I held my tongue, knowing very well that the Prince played his part solely that I might be entrapped into speech. But Lady Angela seemed puzzled at my silence. She looked at me for a moment inquiringly out of her soft dark eyes. I made no sign. She turned away to the Prince.
“If you are sure that you can walk without pain,” she said. “We will not trouble you, Mr. Ducaine,” she added, as I moved to open the door.
So they left me alone, and I was not sure whether the honours remained with him or with me. He had never for a moment lost his dignity, nor had he even looked ridiculous when calmly rearranging his tie and collar. I laughed to myself bitterly as I prepared to follow them. I was determined to lay the whole matter before the Duke at once.

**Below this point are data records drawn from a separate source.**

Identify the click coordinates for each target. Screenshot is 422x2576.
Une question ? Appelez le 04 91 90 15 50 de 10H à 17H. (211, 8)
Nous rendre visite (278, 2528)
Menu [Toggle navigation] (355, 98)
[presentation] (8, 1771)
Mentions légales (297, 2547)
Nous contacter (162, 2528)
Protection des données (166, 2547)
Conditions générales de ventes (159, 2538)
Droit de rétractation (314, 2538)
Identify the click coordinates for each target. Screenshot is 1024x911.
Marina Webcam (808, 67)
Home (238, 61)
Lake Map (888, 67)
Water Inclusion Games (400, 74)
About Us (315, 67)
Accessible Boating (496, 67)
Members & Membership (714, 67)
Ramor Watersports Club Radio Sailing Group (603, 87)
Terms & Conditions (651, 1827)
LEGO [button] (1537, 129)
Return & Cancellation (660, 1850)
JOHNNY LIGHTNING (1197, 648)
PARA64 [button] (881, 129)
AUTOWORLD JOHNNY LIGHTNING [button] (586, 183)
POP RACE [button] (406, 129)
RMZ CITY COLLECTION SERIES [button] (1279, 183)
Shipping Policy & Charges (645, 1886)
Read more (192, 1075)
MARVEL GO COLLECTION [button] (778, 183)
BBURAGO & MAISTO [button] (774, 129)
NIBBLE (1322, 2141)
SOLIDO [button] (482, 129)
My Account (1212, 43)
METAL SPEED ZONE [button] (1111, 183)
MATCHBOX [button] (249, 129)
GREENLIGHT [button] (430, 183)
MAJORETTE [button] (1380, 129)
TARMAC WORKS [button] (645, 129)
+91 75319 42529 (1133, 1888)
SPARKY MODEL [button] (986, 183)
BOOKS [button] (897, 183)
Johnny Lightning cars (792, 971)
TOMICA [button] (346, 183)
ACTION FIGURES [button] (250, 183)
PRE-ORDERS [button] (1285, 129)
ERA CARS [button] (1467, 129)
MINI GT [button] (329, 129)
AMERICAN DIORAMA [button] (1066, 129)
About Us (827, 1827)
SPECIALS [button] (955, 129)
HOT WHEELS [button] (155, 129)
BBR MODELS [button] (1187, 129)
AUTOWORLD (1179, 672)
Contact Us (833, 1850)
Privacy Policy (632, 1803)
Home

As I reached the terrace I saw a man walking up and down, smoking a pipe. He stood at the top of the steps and waited for me. It was Colonel Ray. He took me by the arm.
“I have been waiting for you, Ducaine,” he said. “I was afraid that I might miss you, or I should have come down.”
“I am on my way to the Duke,” I said, “and my business is urgent.”
“So is mine,” he said grimly. “I want to know exactly what has passed between you and the Prince of Malors.”
“I am not at all sure, Colonel Ray,” I answered, “that I am at liberty to tell you. At any rate, I think that I ought to see the Duke first.”
His face darkened, his eyes seemed to flash threatening fires upon me. He was smoking so furiously that little hot shreds of tobacco fell from his pipe.
“Boy,” he exclaimed, “there are limits even to my forbearance. You are where you are at my suggestion, and I could as easily send you adrift. I do not say this as a threat, but I desire to be treated with common consideration. I appeal to your reason. Is it well to treat me like an enemy?”
“Whether you are indeed my friend or my enemy I am not even now sure,” I answered. “I am learning to be suspicious of every person and thing which breathes. But as for this matter between the Prince and myself, it can make little difference who knows the truth. He shammed a fall over the cliff and a sprained ankle. Lady Angela and I started for the house to send a cart for him, but, before we were halfway across the Park, Grooton fetched me back. I found the Prince examining the papers on which I had been working, and when I charged him with it he offered me a bribe.”
“And you?”
“I struck him!”
Ray groaned.
“You struck him! And you had him in your power—to play with as you would. And you struck him! Oh, Ducaine, you are very, very young. I am your friend, boy, or rather I would be if you would let me. But I am afraid that you are a blunderer.”
I faced him with white face.
“I seem to have found my way into a strange place,” I answered. “I have neither wit nor cunning enough to know true men from false. I would trust you, but you are a murderer. I would have trusted the Prince of Malors, but he has proved himself a common adventurer. So I have made up my mind that all shall be alike. I will be neither friend nor foe to any mortal, but true to my country. I go my way and do my duty, Colonel Ray.”